Teoh’s aspiration to be a social entrepreneur was stoked by a Singapore International Foundation (SIF) grant he received after winning its Young Social Entrepreneurs Programme (YSE) in 2019. Three years earlier, while studying engineering at the University of Nottingham in Semenyih, he had volunteered with social enterprise Epic Collective to build homes for indigenous villagers near the campus. He convinced his lecturer to let him do his dissertation on Orang Asli housing and ended up working with Epic after obtaining his master’s degree — a stint which ascertained that civil engineering, despite his conservative parents’ hopes, was not for him.
How Native came to be was a matter of “following the motion of things”, he recalls. “Airbnb had just made its entry into Malaysia and they shot Epic an email saying, ‘We see you are working with Orang Asli. Do you want to do something on our platform?’”
When Teoh’s boss suggested that he “go and play lah”, he wrote to Airbnb, then visited the Orang Asli community and said, “Let’s do this”.

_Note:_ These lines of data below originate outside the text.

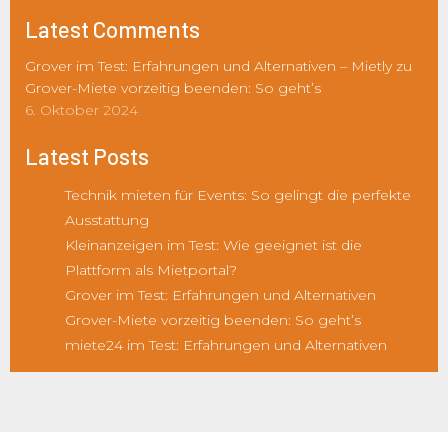
Latest Comments
Grover im Test: Erfahrungen und Alternativen – Mietly
zu
Grover-Miete vorzeitig beenden: So geht’s
6. Oktober 2024
Latest Posts
Technik mieten für Events: So gelingt die perfekte
Ausstattung
Kleinanzeigen im Test: Wie geeignet ist die
Plattform als Mietportal?
Grover im Test: Erfahrungen und Alternativen
Grover-Miete vorzeitig beenden: So geht’s
miete24 im Test: Erfahrungen und Alternativen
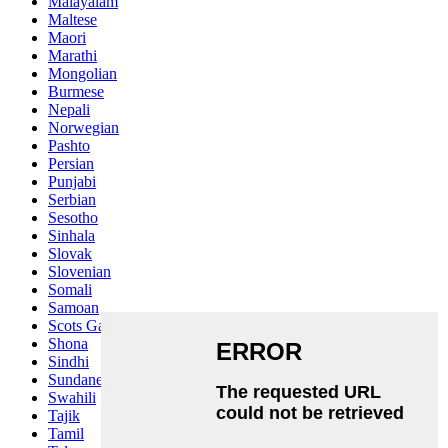
Malayalam
Maltese
Maori
Marathi
Mongolian
Burmese
Nepali
Norwegian
Pashto
Persian
Punjabi
Serbian
Sesotho
Sinhala
Slovak
Slovenian
Somali
Samoan
Scots Gaelic
Shona
Sindhi
Sundanese
Swahili
Tajik
Tamil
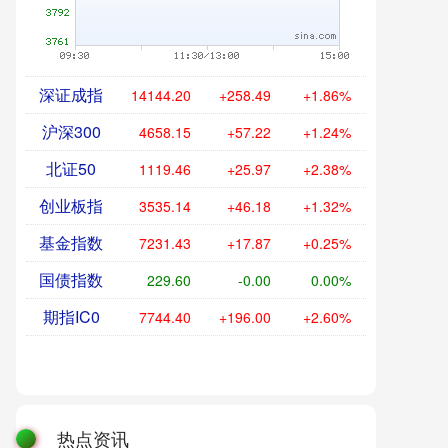
深证成指
14144.20
+258.49
+1.86%
沪深300
4658.15
+57.22
+1.24%
北证50
1119.46
+25.97
+2.38%
创业板指
3535.14
+46.18
+1.32%
基金指数
7231.43
+17.87
+0.25%
国债指数
229.60
-0.00
0.00%
期指IC0
7744.40
+196.00
+2.60%
热点资讯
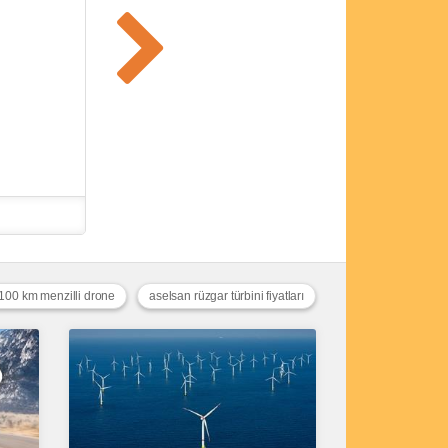
100 km menzilli drone
aselsan rüzgar türbini fiyatları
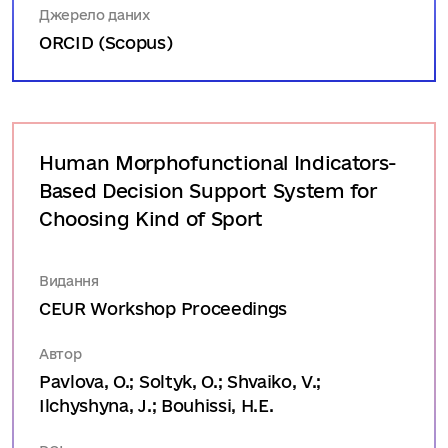
Джерело даних
ORCID (Scopus)
Human Morphofunctional Indicators-
Based Decision Support System for
Choosing Kind of Sport
Видання
CEUR Workshop Proceedings
Автор
Pavlova, O.; Soltyk, O.; Shvaiko, V.;
Ilchyshyna, J.; Bouhissi, H.E.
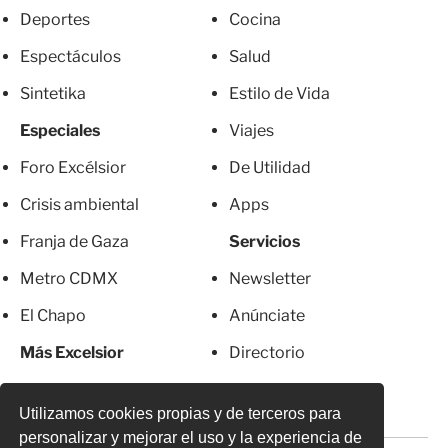
Deportes
Cocina
Espectáculos
Salud
Sintetika
Estilo de Vida
Especiales
Viajes
Foro Excélsior
De Utilidad
Crisis ambiental
Apps
Franja de Gaza
Servicios
Metro CDMX
Newsletter
El Chapo
Anúnciate
Más Excelsior
Directorio
Mujeres
Suscripciones
Utilizamos cookies propias y de terceros para
personalizar y mejorar el uso y la experiencia de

Subsequently, he got the SIF grant. “It enabled us to start a team and equipped us with the resources to keep going. It validates that we have a role to play and gave us the confidence that we can be a proper enterprise and to keep dreaming.”
Last November, Native was one of two winners of the SIF-Deutsche Bank Made for Good Award, which seeks to support and encourage social enterprises that have adapted their business in resilient and innovative ways despite the challenges posed by the Covid-19 pandemic.
The other winner was Mitti Café of India, which provides experiential training and employment to adults with physical and intellectual disabilities. Both social enterprises, which beat other alumni of SIF’s YSE global and regional programmes, will receive US$7,370 (about RM31,000) each.
Teoh feels that the pull of an Orang Asli-based tourism business comes from helping to preserve things related to its traditions and culture, such as lifestyle skills, crafts, stories, knowledge of herbs and plants, and recipes (fancy a curry dish that uses rubber seeds and leaves from the tree?). The name Native itself reflects its quest to make the abundant natural assets these communities have something they can be proud of, and that should be recognised and valued.
He looks forward to the next durian season in June and hopes for a good crop, although there is no telling until the trees start flowering. Meanwhile, tours restarted last December and they are introducing shorter stays with different individuals in the kampung, so visitors can do something new each time they go.
Looking ahead, Teoh wants to keep building local capacity and become a more platform-based venture, diversify what Native has to offer — Covid-19 has shown that tourism is a vulnerable industry — and incorporate more technology in its business. “To put it simply, we want to be an Airbnb for Orang Asli experiences.”
He is also tinkering with the idea of using the cultural elements unique to the community to generate art pieces and then turn them into non-fungible tokens, which can be sold to fund the development of certain infrastructure and other things that can generate fiat. The NFTs can also serve as a VIP pass for native experiences.
“The idea excites me but there’s a lot to be done first. It’s not as simple as doing a bunch of drawings. We are in discussions with Orang Asli artists about an NFT project. Most communities have one or two artists who are probably undiscovered. You can imagine going to the kampung and trying to explain this to them.”
Teoh never imagined he would set up Native or follow the scent of durians to a new venture. But, having gone where opportunity led in the last few years, many ideas are viable to this enterprising 28-year-old.
This article first appeared on Feb 7, 2022 in The Edge Malaysia.